» Exercise brief: The entries that follow need to be printed exactly as they are, minus any pictures.

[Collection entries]
:::::

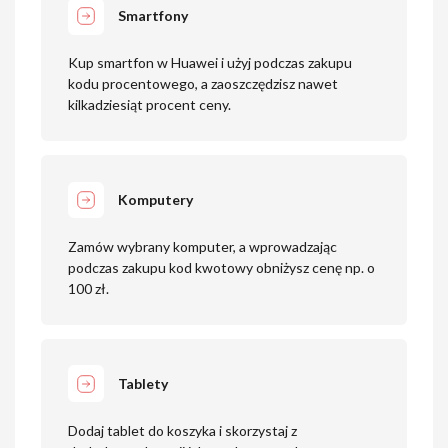
Smartfony
Kup smartfon w Huawei i użyj podczas zakupu
kodu procentowego, a zaoszczędzisz nawet
kilkadziesiąt procent ceny.
Komputery
Zamów wybrany komputer, a wprowadzając
podczas zakupu kod kwotowy obniżysz cenę np. o
100 zł.
Tablety
Dodaj tablet do koszyka i skorzystaj z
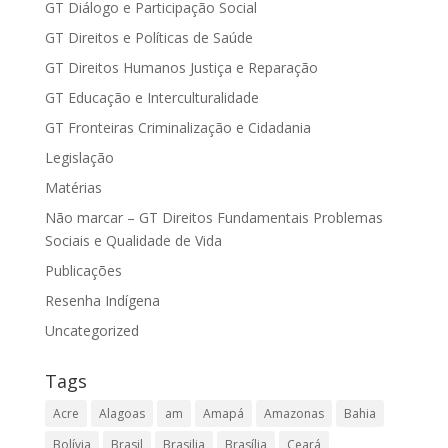
GT Diálogo e Participação Social
GT Direitos e Políticas de Saúde
GT Direitos Humanos Justiça e Reparação
GT Educação e Interculturalidade
GT Fronteiras Criminalização e Cidadania
Legislação
Matérias
Não marcar – GT Direitos Fundamentais Problemas
Sociais e Qualidade de Vida
Publicações
Resenha Indígena
Uncategorized
Tags
Acre
Alagoas
am
Amapá
Amazonas
Bahia
Bolívia
Brasil
Brasilia
Brasília
Ceará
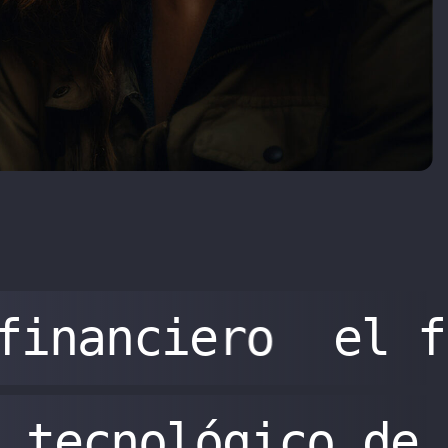
financiero
el f
tecnológico de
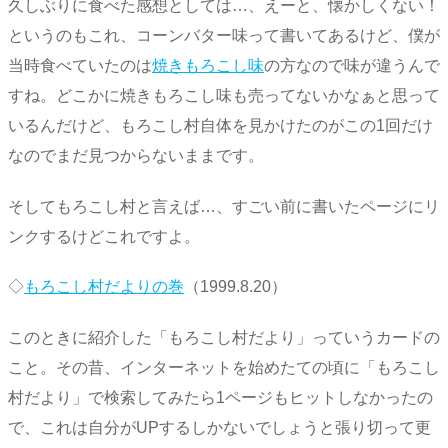
久しぶりに食べた感想としては…、えーと、懐かしくない！
というのもこれ、コーンバター味って書いてあるけど、僕が
当時食べていたのは
焼きもろこし味
の方なので味が違うんで
すね。どこかに焼きもろこし味も売ってないかなぁと思って
いるんだけど、もろこし村自体を見かけたのがこの1回だけ
なのでまだ見つからないままです。
そしてもろこし村と言えば…、すごい前に書いたページにリ
ンクするけどこれですよ。
◇
もろこし村だよりの巻
（1999.8.20）
このときに紹介した「もろこし村だより」っていうカードの
こと。その昔、インターネットを始めたての頃に「もろこし
村だより」で検索してみたら1ページもヒットしなかったの
で、これは自分がUPするしかないでしょうと張り切って更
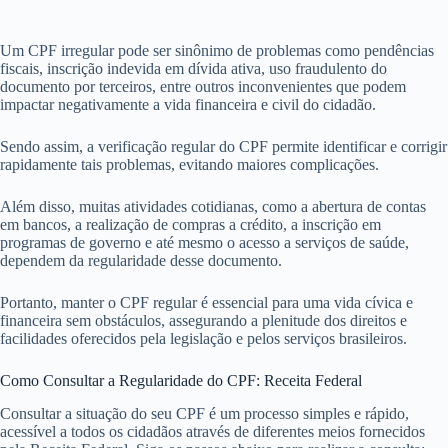
Um CPF irregular pode ser sinônimo de problemas como pendências
fiscais, inscrição indevida em dívida ativa, uso fraudulento do
documento por terceiros, entre outros inconvenientes que podem
impactar negativamente a vida financeira e civil do cidadão.
Sendo assim, a verificação regular do CPF permite identificar e corrigir
rapidamente tais problemas, evitando maiores complicações.
Além disso, muitas atividades cotidianas, como a abertura de contas
em bancos, a realização de compras a crédito, a inscrição em
programas de governo e até mesmo o acesso a serviços de saúde,
dependem da regularidade desse documento.
Portanto, manter o CPF regular é essencial para uma vida cívica e
financeira sem obstáculos, assegurando a plenitude dos direitos e
facilidades oferecidos pela legislação e pelos serviços brasileiros.
Como Consultar a Regularidade do CPF: Receita Federal
Consultar a situação do seu CPF é um processo simples e rápido,
acessível a todos os cidadãos através de diferentes meios fornecidos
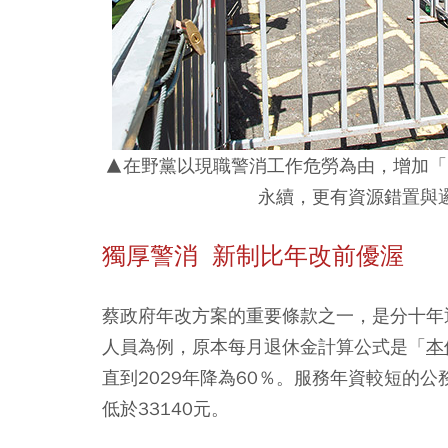
▲在野黨以現職警消工作危勞為由，增加「
永續，更有資源錯置與
獨厚警消 新制比年改前優渥
蔡政府年改方案的重要條款之一，是分十年
人員為例，原本每月退休金計算公式是「
本
直到2029年降為60％。服務年資較短的
低於33140元。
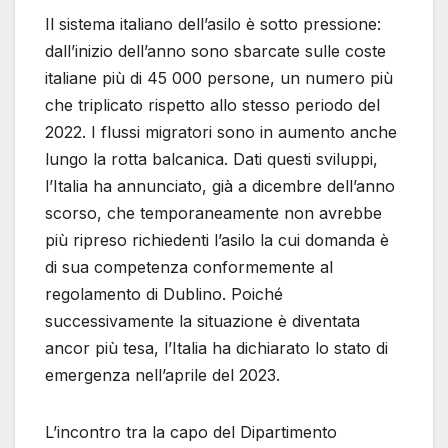
Il sistema italiano dell’asilo è sotto pressione:
dall’inizio dell’anno sono sbarcate sulle coste
italiane più di 45 000 persone, un numero più
che triplicato rispetto allo stesso periodo del
2022. I flussi migratori sono in aumento anche
lungo la rotta balcanica. Dati questi sviluppi,
l’Italia ha annunciato, già a dicembre dell’anno
scorso, che temporaneamente non avrebbe
più ripreso richiedenti l’asilo la cui domanda è
di sua competenza conformemente al
regolamento di Dublino. Poiché
successivamente la situazione è diventata
ancor più tesa, l’Italia ha dichiarato lo stato di
emergenza nell’aprile del 2023.
L’incontro tra la capo del Dipartimento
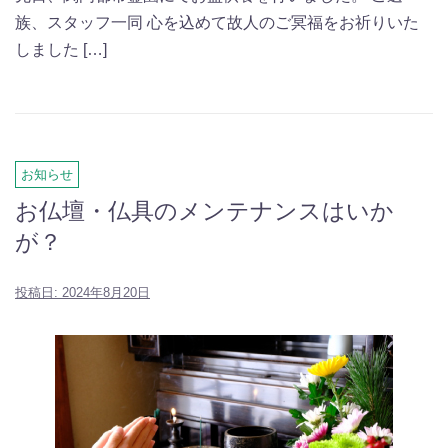
族、スタッフ一同 心を込めて故人のご冥福をお祈りいた
しました […]
お知らせ
お仏壇・仏具のメンテナンスはいか
が？
投稿日:
2024年8月20日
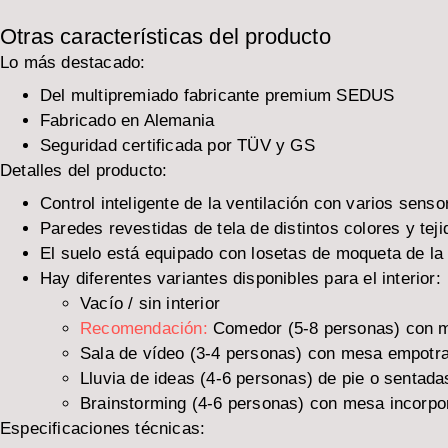
Otras características del producto
Lo más destacado:
Del multipremiado fabricante premium SEDUS
Fabricado en Alemania
Seguridad certificada por TÜV y GS
Detalles del producto:
Control inteligente de la ventilación con varios sen
Paredes revestidas de tela de distintos colores y teji
El suelo está equipado con losetas de moqueta de la
Hay diferentes variantes disponibles para el interior:
Vacío / sin interior
Recomendación:
Comedor (5-8 personas) con me
Sala de vídeo (3-4 personas) con mesa empotrad
Lluvia de ideas (4-6 personas) de pie o sentad
Brainstorming (4-6 personas) con mesa incorpor
Especificaciones técnicas:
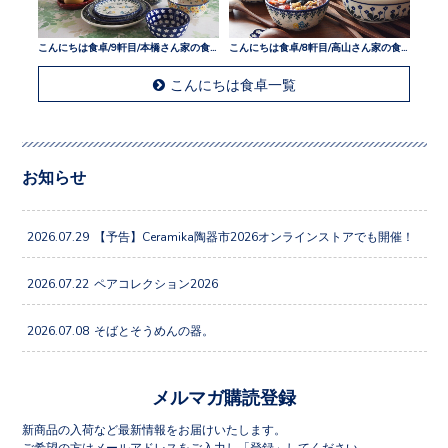
こんにちは食卓/9軒目/本橋さん家の食卓
こんにちは食卓/8軒目/高山さん家の食卓
こんにちは食卓一覧
お知らせ
2026.07.29
【予告】Ceramika陶器市2026オンラインストアでも開催！
2026.07.22
ペアコレクション2026
2026.07.08
そばとそうめんの器。
メルマガ購読登録
新商品の入荷など最新情報をお届けいたします。
ご希望の方はメールアドレスをご入力し「登録」してください。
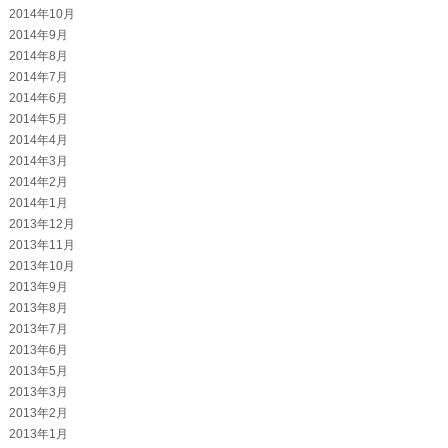
2014年10月
2014年9月
2014年8月
2014年7月
2014年6月
2014年5月
2014年4月
2014年3月
2014年2月
2014年1月
2013年12月
2013年11月
2013年10月
2013年9月
2013年8月
2013年7月
2013年6月
2013年5月
2013年3月
2013年2月
2013年1月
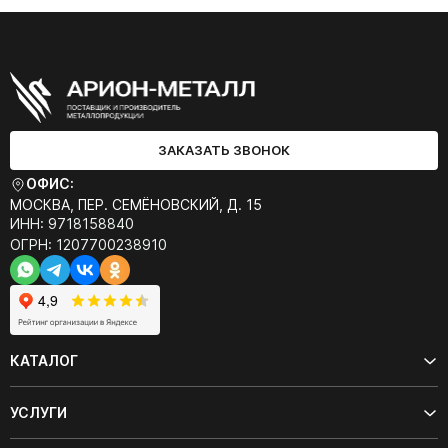
ЗАКАЗАТЬ ЗВОНОК
ОФИС:
МОСКВА, ПЕР. СЕМЁНОВСКИЙ, Д. 15
ИНН: 9718158840
ОГРН: 1207700238910
КАТАЛОГ
УСЛУГИ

:::::

» Solution to this problem:
Smartfony
Kup smartfon w Huawei i użyj podczas zakupu
kodu procentowego, a zaoszczędzisz nawet
kilkadziesiąt procent ceny.
Komputery
Zamów wybrany komputer, a wprowadzając
podczas zakupu kod kwotowy obniżysz cenę np. o
100 zł.
Tablety
Dodaj tablet do koszyka i skorzystaj z
GT Diálogo e Participação Social
GT Direitos e Políticas de Saúde
GT Direitos Humanos Justiça e Reparação
GT Educação e Interculturalidade
GT Fronteiras Criminalização e Cidadania
Legislação
Matérias
Não marcar – GT Direitos Fundamentais Problemas
Sociais e Qualidade de Vida
Publicações
Resenha Indígena
Uncategorized
Tags
Acre
Alagoas
am
Amapá
Amazonas
Bahia
Bolívia
Brasil
Brasilia
Brasília
Ceará
financiero
el f
tecnológico de
久しぶりに食べた感想としては…、えーと、懐かしくない！
というのもこれ、コーンバター味って書いてあるけど、僕が
当時食べていたのは
焼きもろこし味
の方なので味が違うんで
すね。どこかに焼きもろこし味も売ってないかなぁと思って
いるんだけど、もろこし村自体を見かけたのがこの1回だけ
なのでまだ見つからないままです。
そしてもろこし村と言えば…、すごい前に書いたページにリ
ンクするけどこれですよ。
◇
もろこし村だよりの巻
（1999.8.20）
このときに紹介した「もろこし村だより」っていうカードの
こと。その昔、インターネットを始めたての頃に「もろこし
村だより」で検索してみたら1ページもヒットしなかったの
で、これは自分がUPするしかないでしょうと張り切って更
Um CPF irregular pode ser sinônimo de problemas como pendências
fiscais, inscrição indevida em dívida ativa, uso fraudulento do
documento por terceiros, entre outros inconvenientes que podem
impactar negativamente a vida financeira e civil do cidadão.
Sendo assim, a verificação regular do CPF permite identificar e corrigir
rapidamente tais problemas, evitando maiores complicações.
Além disso, muitas atividades cotidianas, como a abertura de contas
em bancos, a realização de compras a crédito, a inscrição em
programas de governo e até mesmo o acesso a serviços de saúde,
dependem da regularidade desse documento.
Portanto, manter o CPF regular é essencial para uma vida cívica e
financeira sem obstáculos, assegurando a plenitude dos direitos e
facilidades oferecidos pela legislação e pelos serviços brasileiros.
Como Consultar a Regularidade do CPF: Receita Federal
Consultar a situação do seu CPF é um processo simples e rápido,
acessível a todos os cidadãos através de diferentes meios fornecidos
▲在野黨以現職警消工作危勞為由，增加「
永續，更有資源錯置與
獨厚警消 新制比年改前優渥
蔡政府年改方案的重要條款之一，是分十年
人員為例，原本每月退休金計算公式是「
本
直到2029年降為60％。服務年資較短的
低於33140元。
Il sistema italiano dell’asilo è sotto pressione:
dall’inizio dell’anno sono sbarcate sulle coste
italiane più di 45 000 persone, un numero più
che triplicato rispetto allo stesso periodo del
2022. I flussi migratori sono in aumento anche
lungo la rotta balcanica. Dati questi sviluppi,
l’Italia ha annunciato, già a dicembre dell’anno
scorso, che temporaneamente non avrebbe
più ripreso richiedenti l’asilo la cui domanda è
di sua competenza conformemente al
regolamento di Dublino. Poiché
successivamente la situazione è diventata
ancor più tesa, l’Italia ha dichiarato lo stato di
emergenza nell’aprile del 2023.
L’incontro tra la capo del Dipartimento
族、スタッフ一同 心を込めて故人のご冥福をお祈りいた
しました […]
お知らせ
お仏壇・仏具のメンテナンスはいか
が？
投稿日:
2024年8月20日
Otras características del producto
Lo más destacado:
Del multipremiado fabricante premium SEDUS
Fabricado en Alemania
Seguridad certificada por TÜV y GS
Detalles del producto:
Control inteligente de la ventilación con varios sen
Paredes revestidas de tela de distintos colores y teji
El suelo está equipado con losetas de moqueta de la
Hay diferentes variantes disponibles para el interior:
Vacío / sin interior
Recomendación:
Comedor (5-8 personas) con me
Sala de vídeo (3-4 personas) con mesa empotrad
Lluvia de ideas (4-6 personas) de pie o sentad
Brainstorming (4-6 personas) con mesa incorpor
Especificaciones técnicas:
こんにちは食卓/9軒目/本橋さん家の食卓
こんにちは食卓/8軒目/高山さん家の食卓
こんにちは食卓一覧
お知らせ
2026.07.29
【予告】Ceramika陶器市2026オンラインストアでも開催！
2026.07.22
ペアコレクション2026
2026.07.08
そばとそうめんの器。
メルマガ購読登録
新商品の入荷など最新情報をお届けいたします。
ご希望の方はメールアドレスをご入力し「登録」してください。
2014年10月
2014年9月
2014年8月
2014年7月
2014年6月
2014年5月
2014年4月
2014年3月
2014年2月
2014年1月
2013年12月
2013年11月
2013年10月
2013年9月
2013年8月
2013年7月
2013年6月
2013年5月
2013年3月
2013年2月
2013年1月
ЗАКАЗАТЬ ЗВОНОК
ОФИС:
МОСКВА, ПЕР. СЕМЁНОВСКИЙ, Д. 15
ИНН: 9718158840
ОГРН: 1207700238910
КАТАЛОГ
УСЛУГИ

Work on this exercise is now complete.